The individuals who steal from us are sometimes the ones we least suspect. They may be long-term trusted employees, family members, and even those who pretend to share our deepest values. The term “affinity fraud” refers to scams that prey upon members of identifiable groups, such as religious or ethnic communities, the elderly, or professional groups. These scammers exploit the bonds of trust and friendship that may exist in tight-knit groups of people who share something in common.
“These are greedy individuals who will stop at nothing,” said John Huber, the U.S. Attorney for the District of Utah and a member of The Church of Jesus Christ of Latter-day Saints. “What’s so disconcerting is that these criminals approach us at church or through associations at our work or referrals from friends. They are silver-tongued devils—wolves in sheep’s clothing who will take our money and we’ll never see it again.”
Affinity fraud is prevalent throughout the United States and is especially common in Utah among members of the Mormon church. However, many other religious organizations have suffered the effects of affinity fraud. In December 2013, it was discovered Jacob Fetman, the chief financial officer of Aish Hatorah New York, a Jewish Orthodox charity, stole $20 million from the charity over a period of 17 years. The amount totaled approximately three times the charity’s annual budget, or more than five times the charity’s net assets. Fetman’s theft stands out for the staggering amount stolen. According to the ACFE 2020 Report to the Nations’ survey of religious groups reporting fraud, the median loss is $73,000.00.
How Does Affinity Theft Occur?
Defrauding individuals in church settings can be particularly effective for scammers because the fraudsters can reach an entire congregation. Scammers also may rely on internet sites, religiously affiliated media, conferences, and social gatherings. Affinity fraud starts by establishing trust.
According to the U.S. Securities and Exchange Commission:
“The fraudsters who promote affinity scams frequently are — or pretend to be — members of the group. They often enlist respected community or religious leaders from within the group to spread the word about the scheme by convincing those people that a fraudulent investment is legitimate and worthwhile. Many times, those leaders become unwitting victims of the fraudster’s ruse.”
After the fraudster has convinced religious leaders, the leaders are used as pawns to convince followers to either invest in the scam, donate monies, or otherwise participate. The scammer relies on the element of trust, a seemingly shared background and set of interests, and portrays themselves as someone who just wants to help.

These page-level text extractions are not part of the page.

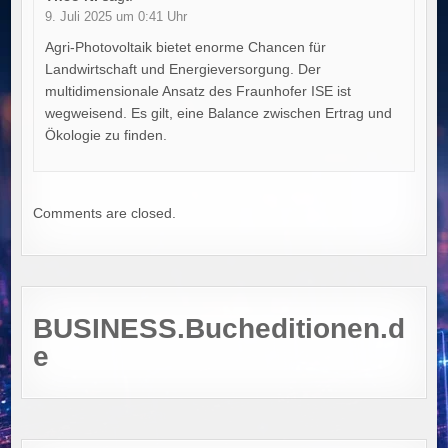
9. Juli 2025 um 0:41 Uhr
Agri-Photovoltaik bietet enorme Chancen für
Landwirtschaft und Energieversorgung. Der
multidimensionale Ansatz des Fraunhofer ISE ist
wegweisend. Es gilt, eine Balance zwischen Ertrag und
Ökologie zu finden.
Comments are closed.
BUSINESS.Bucheditionen.d
e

“These perpetrators, with a smile on their face and a twinkle in their eye, approach with a handshake and a hug, with intent and with persistence, to violate the trust of their victims and to take their life’s earnings,” says Attorney Huber.
Many affinity scams involve “Ponzi” or pyramid schemes, where new investor money is used to make payments to earlier investors to give the illusion the investment is successful. This tricks new investors to invest in the scheme. It lulls existing investors into believing their investments are safe. In reality, the fraudster almost always steals investor money for personal use, such as in the infamous case of Bernie Madoff who ran the largest Ponzi scheme in history, worth approximately $65 billion.
How to Avoid Affinity Fraud
All too often, individuals realize they have been scammed after it’s too late. However, there are ways to minimize the risk of falling prey to affinity fraud:
- Do your homework. Avoid making an investment based solely on the recommendation of an organization or religious group to which you belong. Consider that the person telling you about the investment may have been duped into believing the investment is legitimate.
- If it sounds too good to be true, it probably is. Be wary of investments that are billed as “once-in-a-lifetime opportunities” or pledge spectacular profits or “guaranteed” returns. Promises of fast and significant profits can be warning signs of fraud.
- Be skeptical about investment opportunities that are not in writing. This may be a sign of a scam.
- Don’t be pressured or rushed into buying into an “opportunity” before you have the chance to check out everything.
- Fraudsters are increasingly using the internet to target specific religious groups through spam emails. As with any unsolicited email from someone you don’t know, avoid clicking on any links or becoming involved in a “can’t miss” investment.
- Check to see if your state has a white-collar crime registry. In Utah in 2015, the state legislature passed a law establishing such a registry – which publishes names and photographs of individuals convicted of financial fraud claims.
As a forensic accounting firm, SDC CPAs often sees cases in which trusted individuals have caught people unaware and walked away with money that doesn’t belong to them. Educating yourself about affinity fraud and being cautious can help mitigate or even prevent falling prey to such scams.